Figure 2: Tc-99m ethyl cysteinate dimer (ECD) brain perfusion SPECT study. Before (A) and after (B) the intervention of ILIB, there was increased uptake in the right frontal area, particularly in dorsolateral prefrontal cortex (arrow).
Discussion
Medical conditions of our case were complex because the causes of the patient’s disability are multiple diseases, which were attributed by GBS, TM, and her underlying SS. Traditional medications and therapy help the patient overcome the acute stage. Even Sadowsky et al. [6] applied well-known neurophysiologic rules to post-TM rehabilitation in order to have reality impact on adaptive residual functional capabilities. Sadly, chronic sub-disability remained unresolved. We used brain SPECT to assess the brain function before and after the ILIB and found a strong relationship between pain and lower limbs function and frontal lobe activity. Motor cortex, which located in the dorsal precentral gyrus, consists of primary motor cortex, premotor cortex and supplementary motor area. Of motor cortex, the dorsolateral prefrontal cortex (DLPFC) plays an important role in motor planning, organization and regulation [21]. SS have been demonstrated to have high rate of alterations in cerebral blood flow, no matter what psychoneurological symptomatic and asymptomatic, which changes were mostly localized in the prefrontal and frontal areas, occipital lobes and occipitoparietal area, and less frequently so in the temporal, parietal and central areas [22]. Two-course ILIB reversed the deficit in DLPFC of our case. Not only motor deficit, but also pain perception is associated with DLPFC.
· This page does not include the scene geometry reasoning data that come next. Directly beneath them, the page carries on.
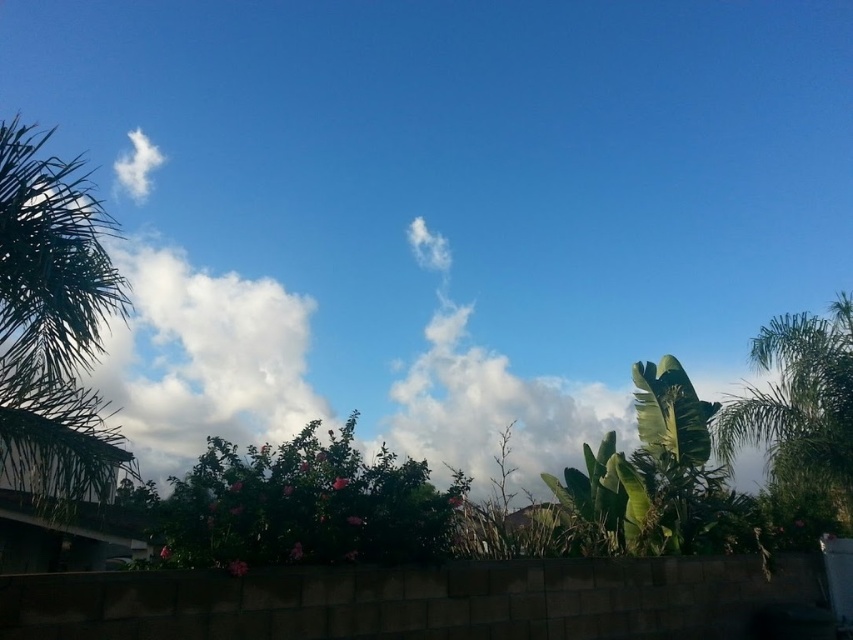 Which is more to the right, green leafy bush at center or green leafy palm tree at right?

From the viewer's perspective, green leafy palm tree at right appears more on the right side.

Where is `green leafy bush at center`? green leafy bush at center is located at coordinates (305, 506).

The image size is (853, 640). Identify the location of green leafy bush at center. (305, 506).

In order to click on green leafy bush at center in this screenshot , I will do `click(305, 506)`.

Between green leafy palm tree at left and green leafy bush at center, which one is positioned higher?

green leafy palm tree at left

Between green leafy palm tree at left and green leafy bush at center, which one appears on the left side from the viewer's perspective?

From the viewer's perspective, green leafy palm tree at left appears more on the left side.

What do you see at coordinates (53, 323) in the screenshot?
I see `green leafy palm tree at left` at bounding box center [53, 323].

Where is `green leafy palm tree at left`? green leafy palm tree at left is located at coordinates (53, 323).

Who is positioned more to the right, green leafy palm tree at left or green leafy palm tree at right?

green leafy palm tree at right

What do you see at coordinates (53, 323) in the screenshot? This screenshot has width=853, height=640. I see `green leafy palm tree at left` at bounding box center [53, 323].

Find the location of a particular element. This screenshot has height=640, width=853. green leafy palm tree at left is located at coordinates (53, 323). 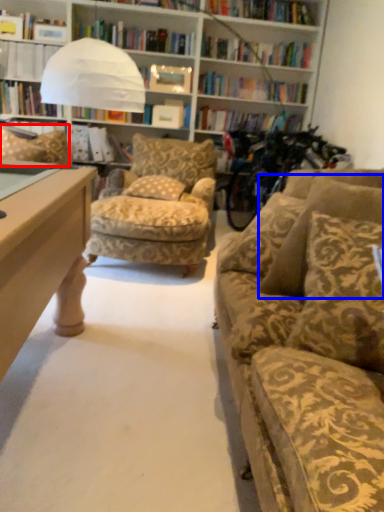 Question: Which point is further to the camera, pillow (highlighted by a red box) or pillow (highlighted by a blue box)?

Choices:
 (A) pillow
 (B) pillow

Answer: (A) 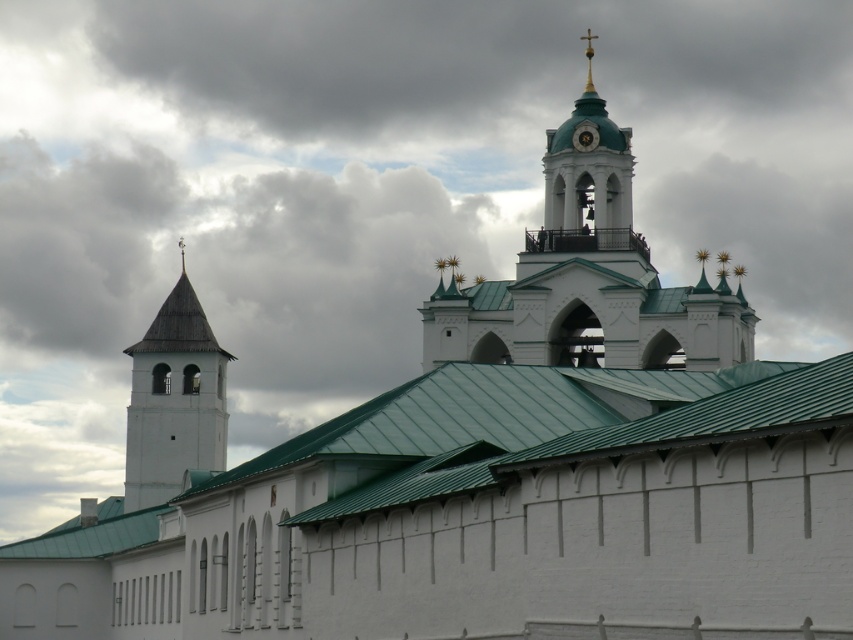 You are an architect inspecting the historic building complex. You need to determine which structure is taller between the white stone tower at left and the green matte bell tower at upper center. Based on the scene, which one is taller?

The white stone tower at left is taller than the green matte bell tower at upper center according to the description provided.

You are an architect examining the historic building complex. You notice the white stone tower at left and the gold metallic clock at upper center. Which of these two objects is located to the left of the other?

The white stone tower at left is positioned on the left side of the gold metallic clock at upper center. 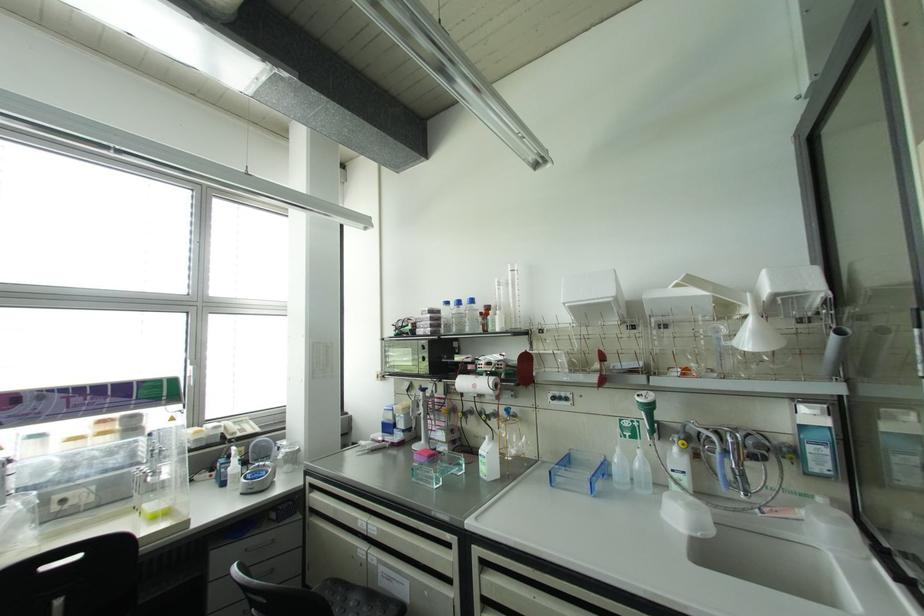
In the review article from Seminowicz & Moayedi [21] stated that patients with chronic back pain, migraine, trigeminal neuropathic pain, hypnic headache, chronic post-traumatic headache, hip osteoarthritis and complex regional pain syndrome have reduced DLPFC gray matter, compared with healthy subjects. Our patient had neuropathic pain at the level of T4-T5, which pain had strong relationship with DLPFC, and the pain improved dramatically evidenced from increased uptake in the DLPFC in the second brain SPECT. The benefits obtained from ILIB were also shown from the posture-balance tests of our case. Balance improvement is assumed as subsequence to pain relief and motor function recovery. The decrease of blood flow of the region in the motor cortex leads to functional defect over lower limbs. ILIB is a therapeutic tool for facilitating circulation, including frontal area of the cortex especially in our case, which may improve the lower limbs function. One of our studies has shown that ILIB can improve perfusion of contralateral cerebellum during diaschisis after an ischemic stroke [20]. The ILIB also plays a role of immunomodulator as it directly or indirectly affects the cells of the immune system, which was unbalanced in our case with underlying SS. The post-treatment imaging study revealed that the ILIB was effective in facilitating circulation around the frontal area of the cortex, which improved the clinical performance especially pain and lower limbs function.
Conclusion
Both brain SPECT and posture/ balance tests provided us a direct evidence of positive correlation between ILIB intervention and clinical performance. As for the patient’s reality concern and daily rehabilitation, the intervention of ILIB could offer a supplementary treatment for the symptom’s relief and better life quality.